Reproducing the “Flip a Coin or Vote” experiment with GPT-3.5 and GPT-4o
An simulation study to the suitability of LLMs as participants in economic and behavioural experiments
More Info
expand_more
Abstract
The latest state-of-the-art large language models (LLMs) are implicit computational models of humans due to how they are trained and designed. This implies that LLMs can be used as participants in economic and behavioural experiments. However, their technical and ethical limitations have sparked ongoing debate about the usefulness of LLMs in experimental research. This study contributes to the research area by reproducing the “Flip a Coin or Vote” experiment conducted by Hoffmann & Renes (2021), with GPT-3.5 and GPT-4o as participants.
The findings indicate that GPT-3.5 (1) struggles to fully understand the rules of the experiment, especially in calculating payoffs; (2) has difficulties interpreting negative and positive valuations; (3) fails to match the percentage of rational choices observed in the lab results; and (4) demonstrate results that deviate too much with the lab results to be considered human-like.
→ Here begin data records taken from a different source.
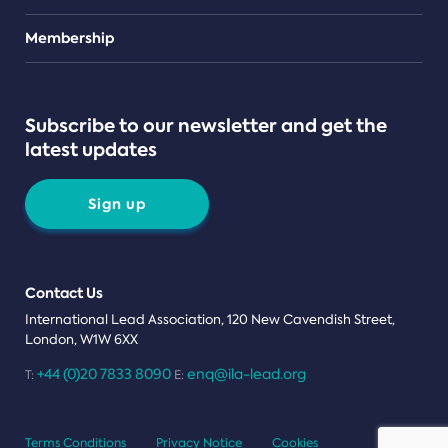
Teams
Membership
Subscribe to our newsletter and get the
latest updates
Sign up
Contact Us
International Lead Association, 120 New Cavendish Street,
London, W1W 6XX
+44 (0)20 7833 8090
enq@ila-lead.org
T:
E:
Terms Conditions
Privacy Notice
Cookies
In contrast, GPT-4o shows greater promise as a ‘good’ participant. GPT-4o understands the rules of the game correctly and demonstrates a much stronger ability to make rational choices, even matching, and sometimes surpassing, the percentage of rational choices made by human participants. However, in the second part of the experiment, GPT-4o's decision-making becomes "inhumanly" accurate. Moreover the results deviate too much with the lab results to be considered human-like.
Future research should be focused on how to steer the results of LLMs towards more human-like results, possibly through enhanced prompting techniques or further model training and fine-tuning. Furthermore, future research should focus on establishing best practices for developing a more standardised approach to conducting simulation research with LLMs.